#### About this exercise
All that is wanted is the span of lines from the one with "MyOnlineStore (1000, 1717)" to the last line of the data, copied exactly.
----------------------------------------
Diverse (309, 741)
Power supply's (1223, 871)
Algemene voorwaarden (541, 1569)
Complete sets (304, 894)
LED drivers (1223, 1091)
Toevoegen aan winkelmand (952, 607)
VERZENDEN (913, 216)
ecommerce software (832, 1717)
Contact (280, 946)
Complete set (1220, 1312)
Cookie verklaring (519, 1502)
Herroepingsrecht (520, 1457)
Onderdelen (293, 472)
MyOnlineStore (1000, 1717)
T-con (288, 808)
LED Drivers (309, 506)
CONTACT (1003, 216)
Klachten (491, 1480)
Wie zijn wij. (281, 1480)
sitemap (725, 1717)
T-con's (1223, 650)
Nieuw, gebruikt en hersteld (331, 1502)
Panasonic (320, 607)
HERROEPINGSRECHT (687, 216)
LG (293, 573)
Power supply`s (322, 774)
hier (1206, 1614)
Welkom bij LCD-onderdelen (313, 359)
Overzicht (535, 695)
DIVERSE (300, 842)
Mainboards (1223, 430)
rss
----------------------------------------
#### Reply to the exercise
MyOnlineStore (1000, 1717)
T-con (288, 808)
LED Drivers (309, 506)
CONTACT (1003, 216)
Klachten (491, 1480)
Wie zijn wij. (281, 1480)
sitemap (725, 1717)
T-con's (1223, 650)
Nieuw, gebruikt en hersteld (331, 1502)
Panasonic (320, 607)
HERROEPINGSRECHT (687, 216)
LG (293, 573)
Power supply`s (322, 774)
hier (1206, 1614)
Welkom bij LCD-onderdelen (313, 359)
Overzicht (535, 695)
DIVERSE (300, 842)
Mainboards (1223, 430)
rss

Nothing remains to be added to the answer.